EXERCISE DESCRIPTION: Which lines in the data below contain the string "specific"? Show each one.

EXERCISE MATERIAL:
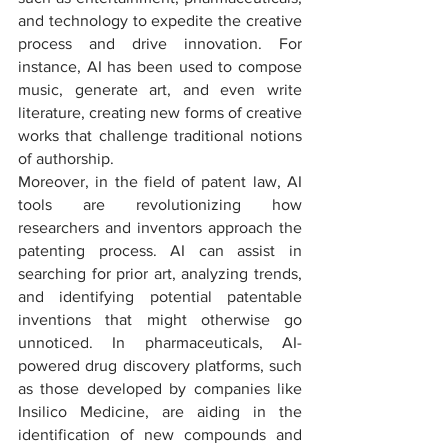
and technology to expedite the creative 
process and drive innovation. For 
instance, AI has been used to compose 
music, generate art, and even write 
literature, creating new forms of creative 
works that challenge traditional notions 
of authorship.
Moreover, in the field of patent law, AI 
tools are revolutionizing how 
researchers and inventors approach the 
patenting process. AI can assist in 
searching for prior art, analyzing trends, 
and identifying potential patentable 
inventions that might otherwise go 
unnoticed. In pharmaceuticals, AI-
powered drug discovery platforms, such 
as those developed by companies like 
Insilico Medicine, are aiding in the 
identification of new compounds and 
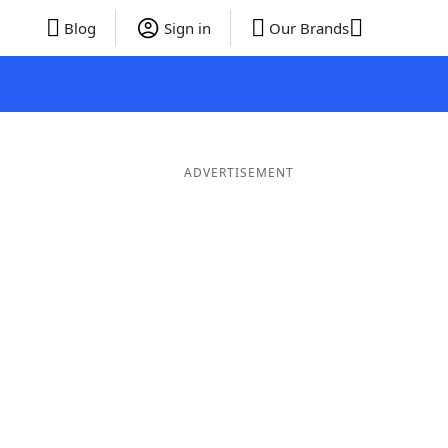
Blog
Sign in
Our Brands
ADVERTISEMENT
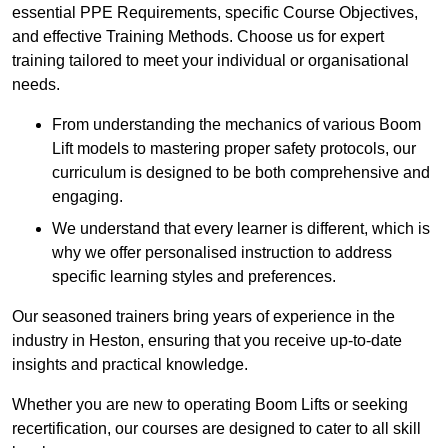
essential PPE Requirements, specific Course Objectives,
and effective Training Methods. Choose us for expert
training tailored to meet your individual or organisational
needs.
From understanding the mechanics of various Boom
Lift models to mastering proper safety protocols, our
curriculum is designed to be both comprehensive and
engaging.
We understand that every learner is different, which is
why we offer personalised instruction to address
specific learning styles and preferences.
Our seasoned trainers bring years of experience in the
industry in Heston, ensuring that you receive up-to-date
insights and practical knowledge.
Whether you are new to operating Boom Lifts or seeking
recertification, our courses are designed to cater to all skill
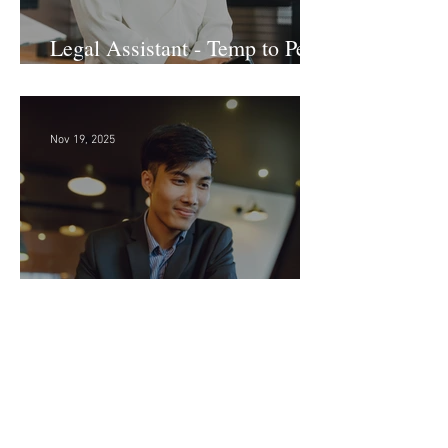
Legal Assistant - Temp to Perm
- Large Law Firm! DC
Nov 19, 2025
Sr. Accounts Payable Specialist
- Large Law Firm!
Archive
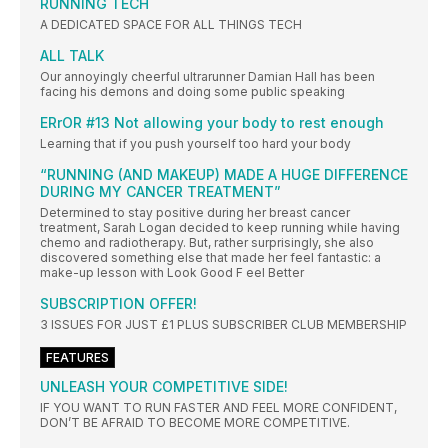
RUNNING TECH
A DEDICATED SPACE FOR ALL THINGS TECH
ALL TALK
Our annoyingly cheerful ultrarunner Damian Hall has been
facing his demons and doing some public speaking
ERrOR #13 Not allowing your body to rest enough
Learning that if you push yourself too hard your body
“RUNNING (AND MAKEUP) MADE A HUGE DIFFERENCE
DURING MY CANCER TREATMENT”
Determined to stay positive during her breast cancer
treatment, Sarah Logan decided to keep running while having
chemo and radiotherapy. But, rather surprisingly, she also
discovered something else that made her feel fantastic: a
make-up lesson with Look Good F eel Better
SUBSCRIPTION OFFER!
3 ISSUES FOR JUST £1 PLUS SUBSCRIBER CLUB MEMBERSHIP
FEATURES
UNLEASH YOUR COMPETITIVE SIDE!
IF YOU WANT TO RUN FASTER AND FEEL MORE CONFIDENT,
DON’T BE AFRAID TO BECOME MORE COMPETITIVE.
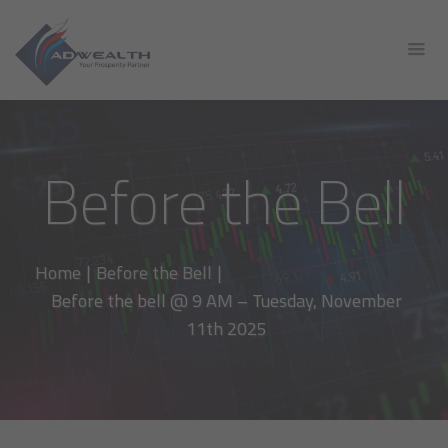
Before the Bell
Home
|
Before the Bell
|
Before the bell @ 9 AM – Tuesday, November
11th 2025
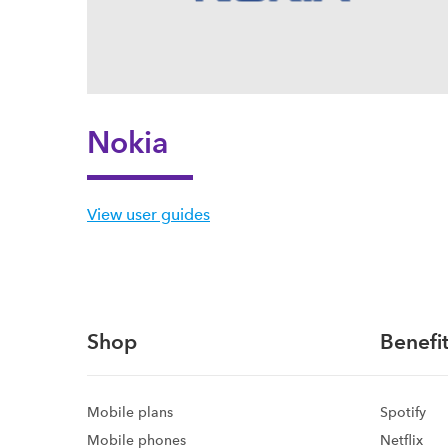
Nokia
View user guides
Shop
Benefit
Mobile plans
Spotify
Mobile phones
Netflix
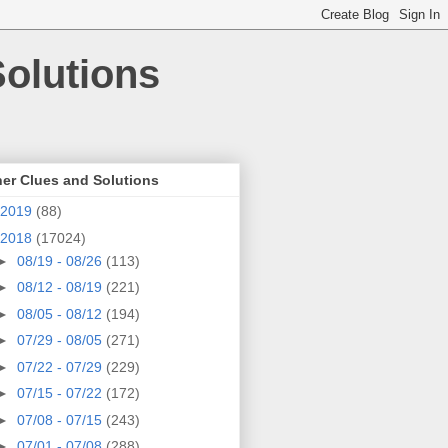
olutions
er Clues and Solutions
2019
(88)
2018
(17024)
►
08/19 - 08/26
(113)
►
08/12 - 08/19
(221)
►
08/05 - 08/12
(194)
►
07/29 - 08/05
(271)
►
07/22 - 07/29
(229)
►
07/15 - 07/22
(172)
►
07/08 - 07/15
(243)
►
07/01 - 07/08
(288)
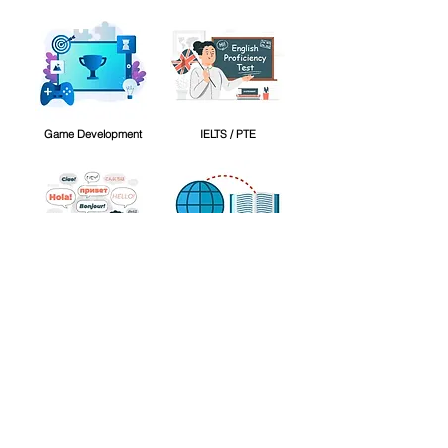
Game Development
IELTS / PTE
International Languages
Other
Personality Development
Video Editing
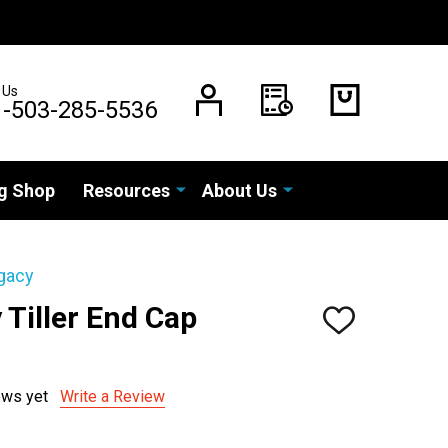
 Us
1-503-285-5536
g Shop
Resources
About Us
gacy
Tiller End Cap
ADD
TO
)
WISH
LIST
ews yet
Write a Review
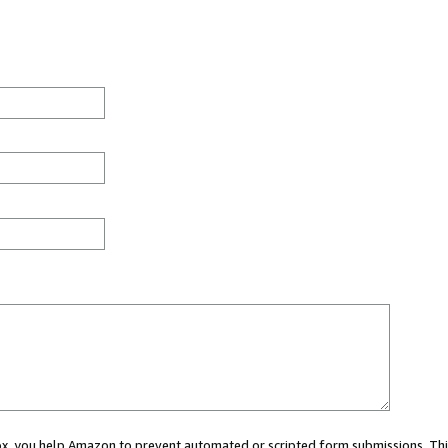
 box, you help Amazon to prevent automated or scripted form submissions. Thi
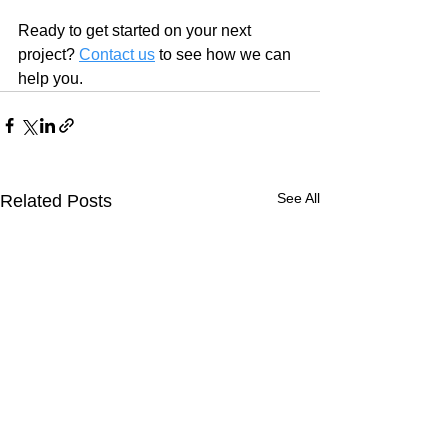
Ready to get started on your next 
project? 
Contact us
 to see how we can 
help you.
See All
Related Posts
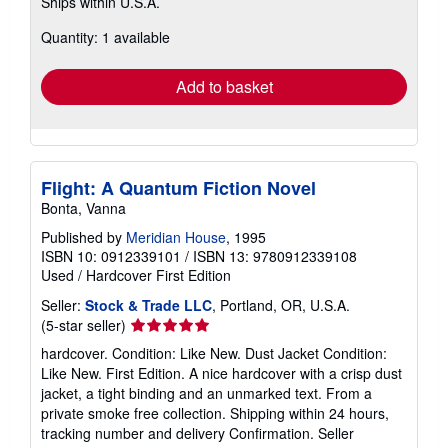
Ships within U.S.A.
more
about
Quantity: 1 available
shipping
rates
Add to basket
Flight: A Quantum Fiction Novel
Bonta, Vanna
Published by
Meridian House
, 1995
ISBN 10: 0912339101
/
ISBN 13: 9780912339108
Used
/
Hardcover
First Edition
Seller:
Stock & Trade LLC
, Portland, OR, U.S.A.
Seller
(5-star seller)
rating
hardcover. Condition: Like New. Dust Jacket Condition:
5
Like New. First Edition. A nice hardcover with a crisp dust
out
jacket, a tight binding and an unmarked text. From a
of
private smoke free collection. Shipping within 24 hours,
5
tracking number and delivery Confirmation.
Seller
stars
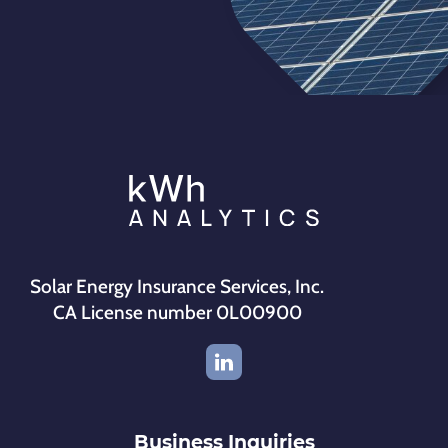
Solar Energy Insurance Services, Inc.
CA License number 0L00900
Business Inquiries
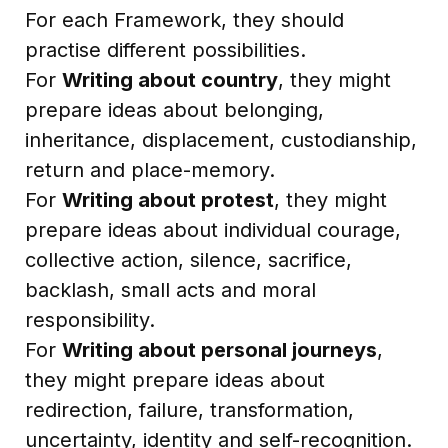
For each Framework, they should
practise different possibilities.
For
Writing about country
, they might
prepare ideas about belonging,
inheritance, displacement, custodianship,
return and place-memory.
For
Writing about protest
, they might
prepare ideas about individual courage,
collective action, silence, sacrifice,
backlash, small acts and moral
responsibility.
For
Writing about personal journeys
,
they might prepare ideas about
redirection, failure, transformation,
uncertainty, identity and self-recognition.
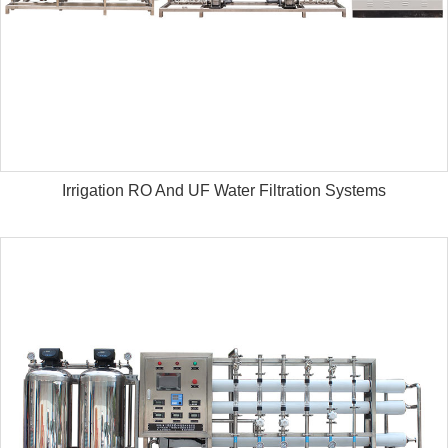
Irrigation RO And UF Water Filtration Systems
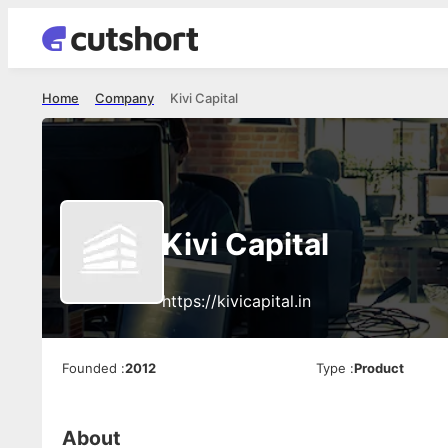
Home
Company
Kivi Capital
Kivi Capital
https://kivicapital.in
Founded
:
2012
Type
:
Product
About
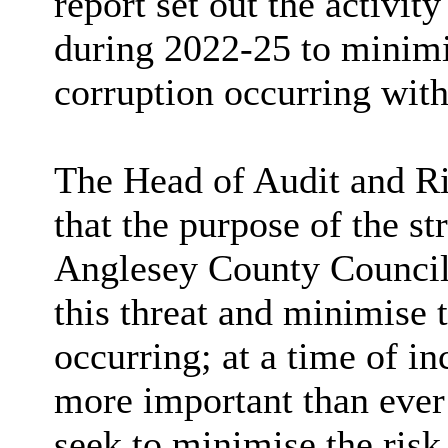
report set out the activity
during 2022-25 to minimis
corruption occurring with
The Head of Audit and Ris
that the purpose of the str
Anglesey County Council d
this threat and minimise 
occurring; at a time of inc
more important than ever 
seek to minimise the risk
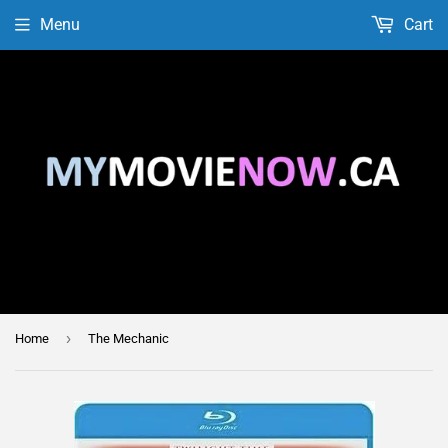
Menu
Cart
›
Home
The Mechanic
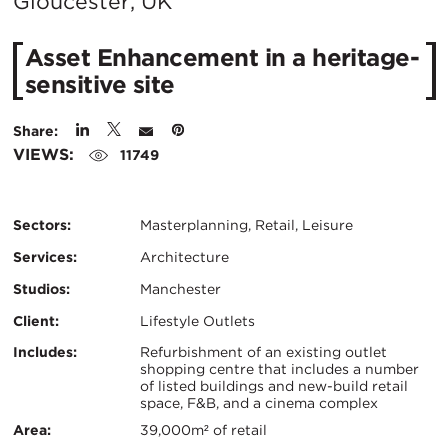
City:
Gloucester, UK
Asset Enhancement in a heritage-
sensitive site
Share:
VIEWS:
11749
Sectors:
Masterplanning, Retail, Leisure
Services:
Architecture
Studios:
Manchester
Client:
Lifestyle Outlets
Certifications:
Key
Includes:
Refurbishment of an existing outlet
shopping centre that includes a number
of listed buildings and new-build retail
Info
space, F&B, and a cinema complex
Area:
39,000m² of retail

TASK SOLUTION:
essential PPE Requirements, specific Course Objectives,
specific learning styles and preferences.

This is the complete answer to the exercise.